A repeatable engine of exploration, testing, and scaling.
The goal is not to be right once.
The goal is to build something that finds right over and over.
That only happens when you stop chasing certainty and start building range.
So when you sit down to build demand, ask yourself:
What are the boundaries I will stay within?
What are the possibilities inside those boundaries?
What are the angles I haven’t explored?
And what would it take to run each one?
Once you answer that — the game begins.
You will never know what creates an outlier.
No one does. And no one ever will.
It is beyond understanding. It is beyond prediction.
So you must stop chasing control. Start chasing structure.
You build the system. You feed the system. You rotate through the system.
That is the work.
Because if you could know the outlier in advance, you would only need one attempt.
But that’s not how this game works.
So you experiment. You rotate. You expand the set.
Because the only thing you truly control — is how many doors you knock on.
And the more doors you knock, the higher the odds one opens.
That’s it.
You don’t find outliers by knowing.

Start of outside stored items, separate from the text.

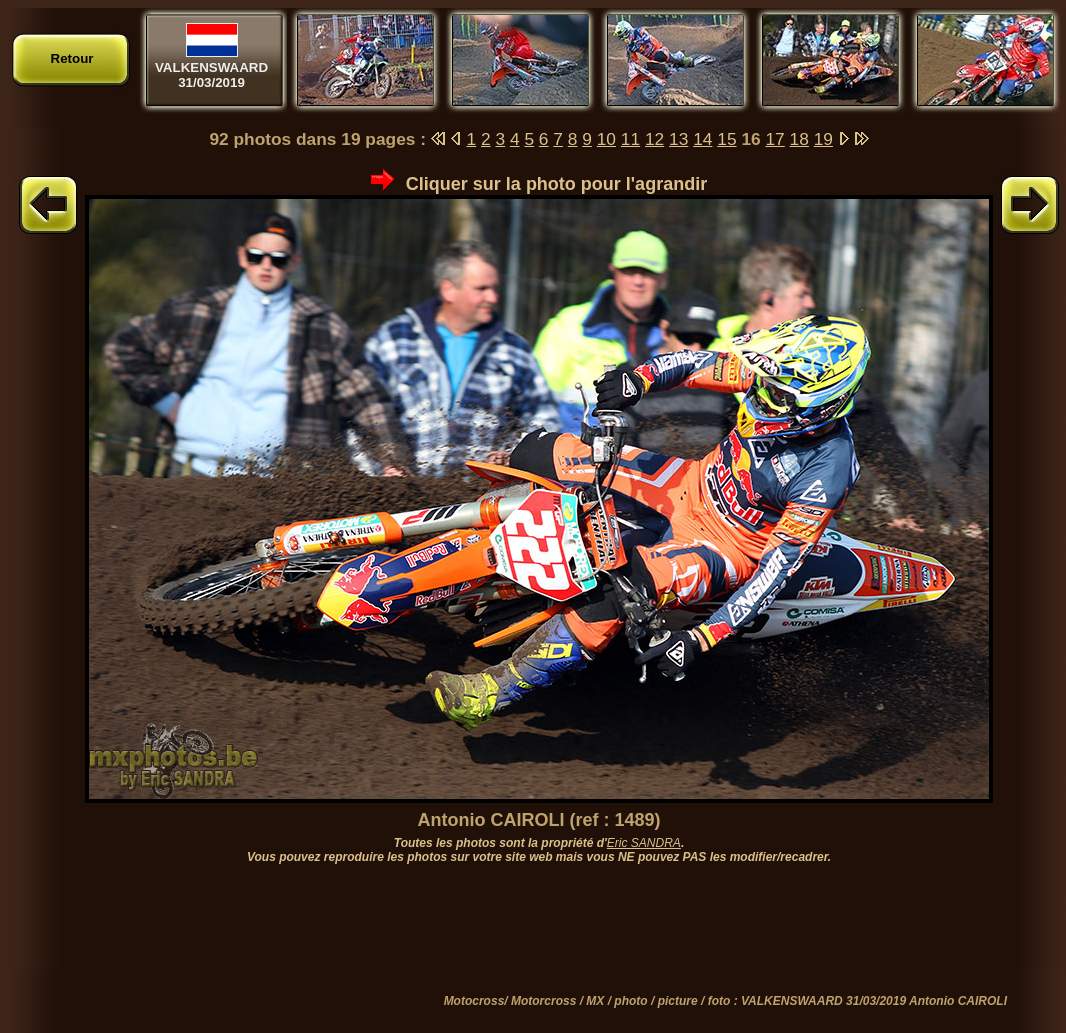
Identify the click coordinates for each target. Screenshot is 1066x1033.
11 (630, 139)
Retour (72, 58)
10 (606, 139)
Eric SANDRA (644, 843)
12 (654, 139)
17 (774, 139)
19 (823, 139)
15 (726, 139)
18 (799, 139)
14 (702, 139)
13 (678, 139)
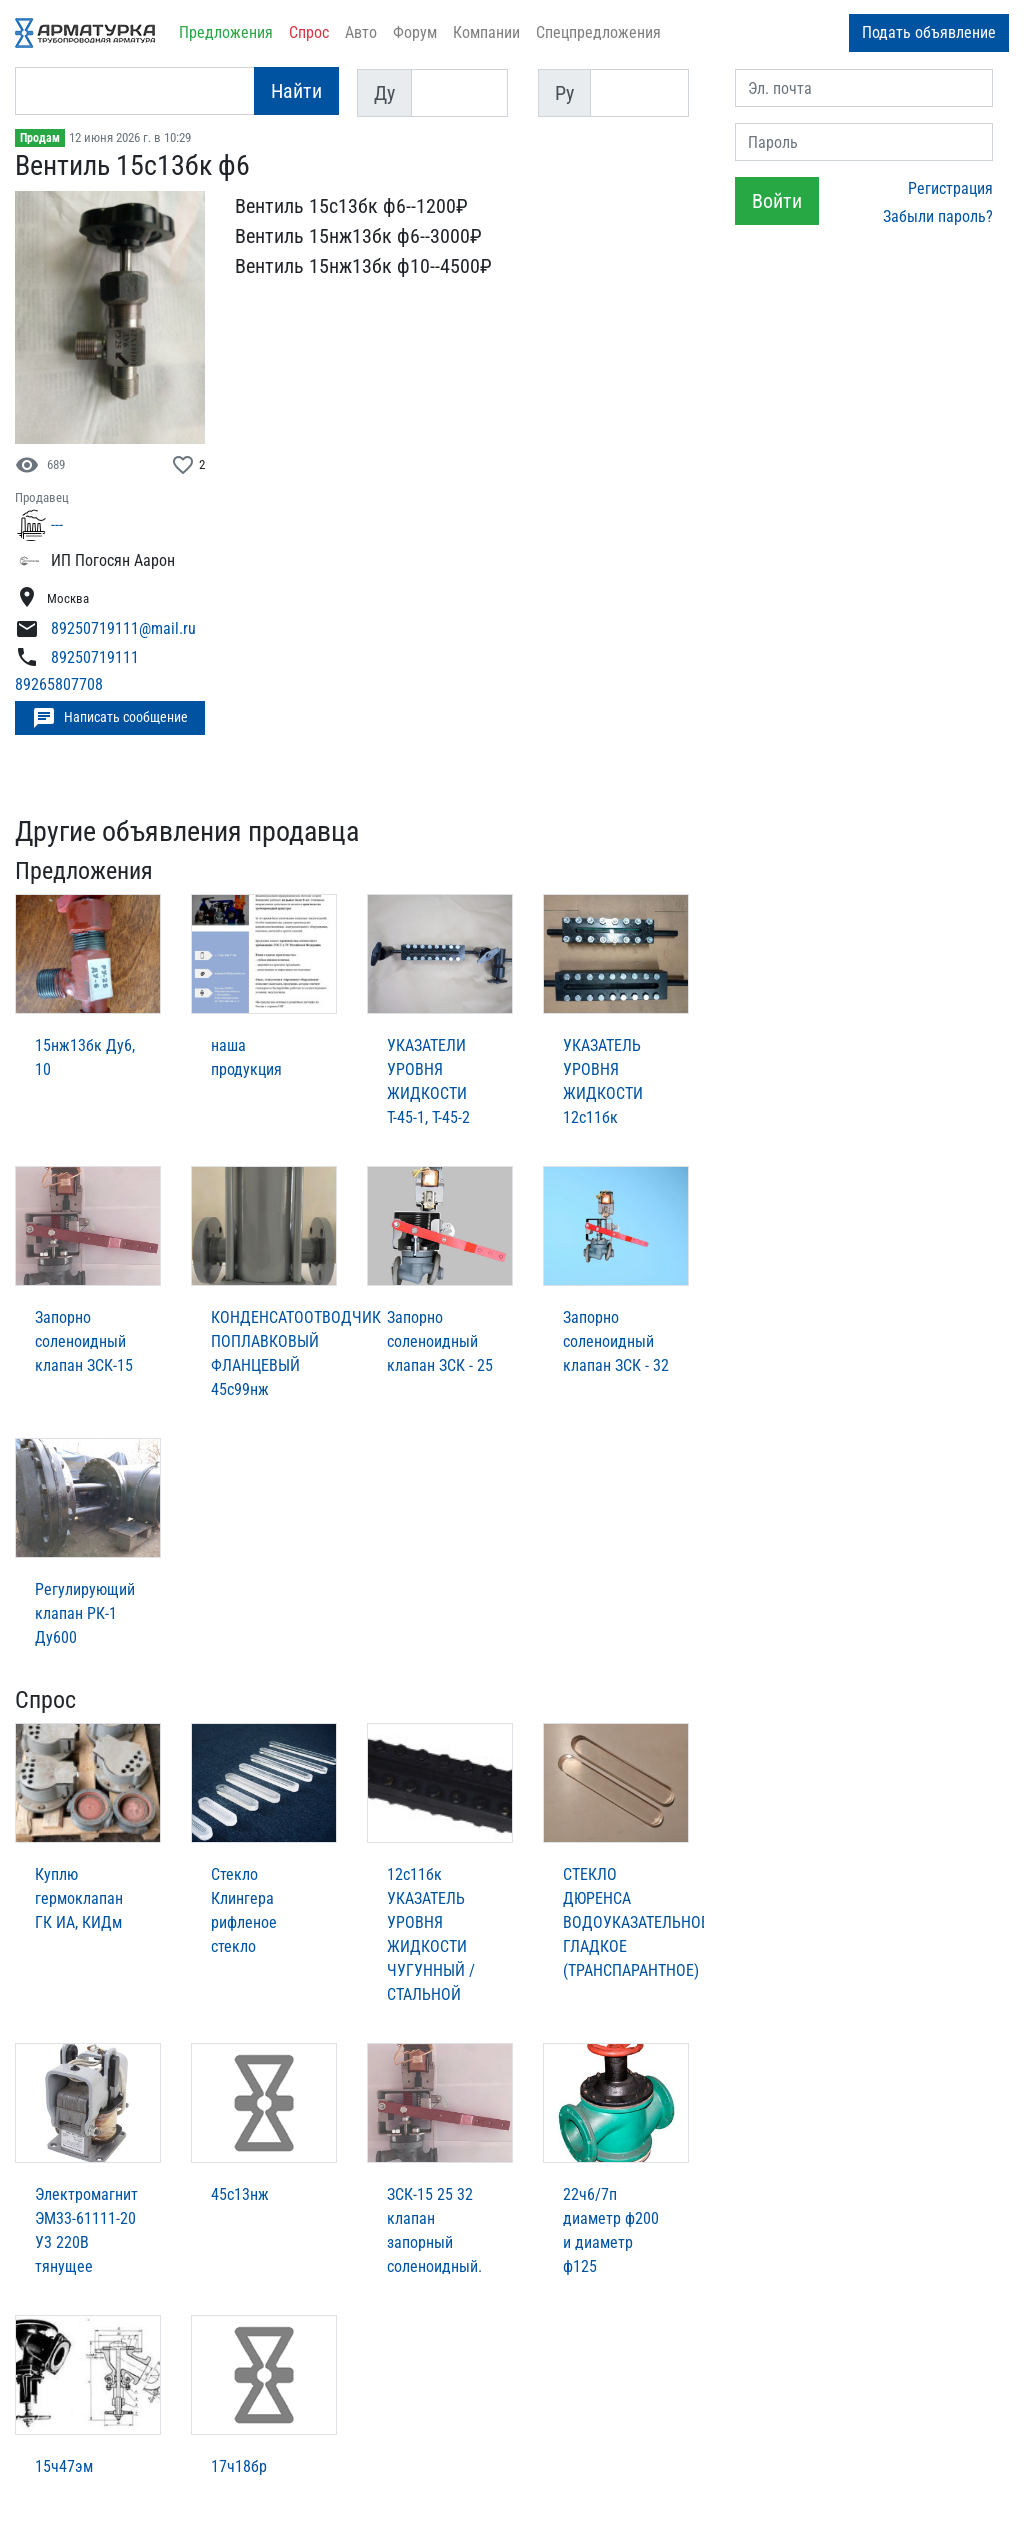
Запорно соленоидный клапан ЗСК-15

You find them by moving.
And so:
I know nothing of what creates outliers and never will.
Thus I shall forever experiment and rotate.
A simplified guide:
How to generate demand?
Decide which exact thing you want to generate demand for
Decide the boundary in which you want to operate
Determine the diversified bets within that boundary
Rotate money/efforts in each bet and see what works
Execute at scale
Example:
We want to generate demand for Tom as a great employee
He wants to work in good corporates in a good role
We want HR role in startups, we want HR role in corpos, we want admin role in startups, we want admin role in family offices, we want tech sales role, we want customer sentiment related roles in startup.
We will talk with employees, managers or apply on career webpage of the company
We will try different scripts
We try different combinations of these bets and see which ones give us the results
Whichever is best at results we double down
That’s how Tom won and got the role he wanted.
He diversified his bets and doubled down on what worked.